The collection, which consists of 55 boxes containing over 3000 title deeds and estate papers from the thirteenth to the nineteenth century, concerns land and property around Weasenham, situated between Castleacre and Fakenham in West Norfolk. The earliest rentals show that the lord of the manor during part of the later thirteenth century was Jordan Foliot, who also owned land in Yorkshire, Lincolnshire and Northamptonshire. 

The main interest of the collection lies in the light it sheds on the manorial and landscape history of West Norfolk from the late thirteenth century and on the early history of the Norfolk system of husbandry during the eighteenth century.  It includes several series of courts rolls for the manors of Weasenham, Kipton, Northall, and Fulchers, covering the thirteenth to the eighteenth centuries, which were acquired in 1598 by Edward Coke (1552-1634), Attorney General under Elizabeth I.  A survey by William Hayward with two estate maps from 1600 are also of interest.

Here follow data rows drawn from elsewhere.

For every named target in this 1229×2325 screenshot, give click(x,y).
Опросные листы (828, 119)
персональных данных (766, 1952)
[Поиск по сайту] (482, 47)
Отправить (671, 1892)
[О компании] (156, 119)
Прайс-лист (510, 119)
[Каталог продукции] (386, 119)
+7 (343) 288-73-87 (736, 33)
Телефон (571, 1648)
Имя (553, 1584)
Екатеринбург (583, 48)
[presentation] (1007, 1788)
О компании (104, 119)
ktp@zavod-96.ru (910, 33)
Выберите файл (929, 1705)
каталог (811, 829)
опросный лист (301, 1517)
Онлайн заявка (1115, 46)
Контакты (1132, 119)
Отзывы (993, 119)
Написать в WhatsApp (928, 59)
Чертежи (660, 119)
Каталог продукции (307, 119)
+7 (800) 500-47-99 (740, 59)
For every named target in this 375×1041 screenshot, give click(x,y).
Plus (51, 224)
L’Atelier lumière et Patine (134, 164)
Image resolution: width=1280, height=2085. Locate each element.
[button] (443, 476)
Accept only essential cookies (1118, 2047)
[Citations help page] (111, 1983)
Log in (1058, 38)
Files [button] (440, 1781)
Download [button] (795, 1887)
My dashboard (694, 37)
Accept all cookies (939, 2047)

Another of the strengths of the collection is its preservation of several hundred title deeds and manorial admissions recording land transfers from the same period. Twelve boxes (22-33) contain deeds and papers relating to the third Weasenham manor of Easthall and Hastings, which the Coke family purchased in 1796 from the heirs of Richard Jackson.

A handwritten catalogue listing each item of the collection is available in the Manuscripts Reading Room.  It was produced at Holkham as part of the Holkham Papers series by Edward Scott (1840-1918) of the British Museum between 1890 and 1909.  Recent checks have shown that there are transcription errors in the descriptions so caution should be exercised when using the catalogue.

The collection is open to all holders of full Library reader's tickets.